POCATELLO — Idaho State University will implement layoffs and mandatory furloughs, in an effort to shave $4.2 million from a projected $16 million shortfall.
In a YouTube video posted Friday, ISU President Kevin Satterlee walked faculty and staff through a series of cuts aimed at eliminating the shortfall over the next two years.
“I understand this information is heavy, and there’s no way around that,” Satterlee said.
Years of waning enrollment, recent state budget cuts and plummeting revenues augmented by the coronavirus pandemic have put ISU on track for the shortfall. Mandatory furloughs of $2 million in 2020-21 will help chip away at the deficit, Satterlee said.
Satterlee outlined several other steps to erase the shortfall by June 2022:
- Layoffs, which would save $2.2 million.
- Eliminating vacant positions, to save $4.5 million.
- Cutting $3.6 million in operating expenses.
- University-wide spending reductions. College and division budgets, including the Division of Health Sciences, will be cut by an average of 4.8 percent next year. Remaining divisions — including athletics, research and Museum of Natural History — will be cut by an average of 6 percent.
- Cutting $900,000 in temporary and irregular salary pools, including those for adjunct salaries.
- Collecting $1.3 million from one-time and ongoing strategic investments, including from a $650,000 statewide marketing campaign and by devoting more than $1 million to “areas mostly designed to improve student recruitment and retention, fulfill urgent workforce needs and … have an impact on increasing revenue through student enrollment.”

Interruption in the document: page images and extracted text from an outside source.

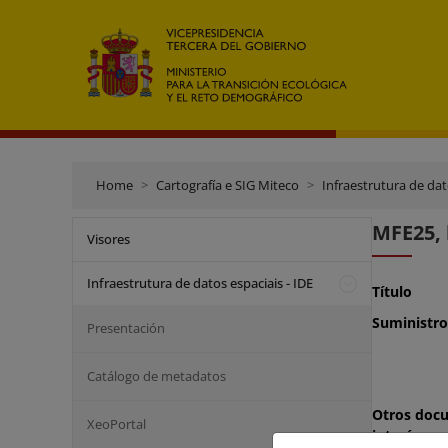
Home
Cartografía e SIG Miteco
Infraestrutura de dat
MFE25, 
Visores
Infraestrutura de datos espaciais - IDE
Título
Suministro
Presentación
Catálogo de metadatos
Otros doc
XeoPortal
interés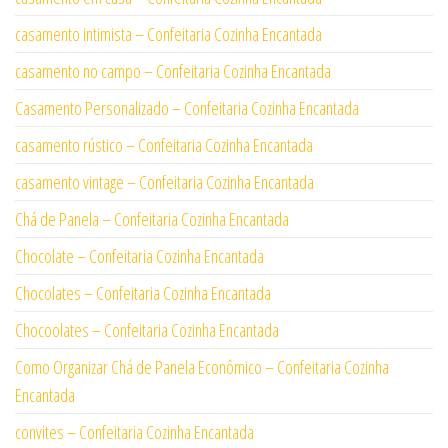
casamento intimista – Confeitaria Cozinha Encantada
casamento no campo – Confeitaria Cozinha Encantada
Casamento Personalizado – Confeitaria Cozinha Encantada
casamento rústico – Confeitaria Cozinha Encantada
casamento vintage – Confeitaria Cozinha Encantada
Chá de Panela – Confeitaria Cozinha Encantada
Chocolate – Confeitaria Cozinha Encantada
Chocolates – Confeitaria Cozinha Encantada
Chocoolates – Confeitaria Cozinha Encantada
Como Organizar Chá de Panela Econômico – Confeitaria Cozinha
Encantada
convites – Confeitaria Cozinha Encantada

- Anticipation of $480,000 in revenue growth from prior expansion of some “high-demand programs.”
The $6.7 million in job cuts — through layoffs and attrition — will affect non-classified staff the most. Idaho State will cut $3.3 million from non-classified staff and $1.1 million for classified staff, Satterlee said. Faculty reductions add up to $2.3 million, or 3.3 percent from this year.
Some impacted employees have already been notified, Satterlee said. Others will be.
New revenues and savings from other areas are projected to eliminate the $16 million deficit over the next two years — assuming enrollment stays flat, Satterlee said. “If enrollments change, our financial outlook changes with those enrollments.”
Satterlee also discussed possible changes to classroom scheduling and class enrollment caps heading into the fall.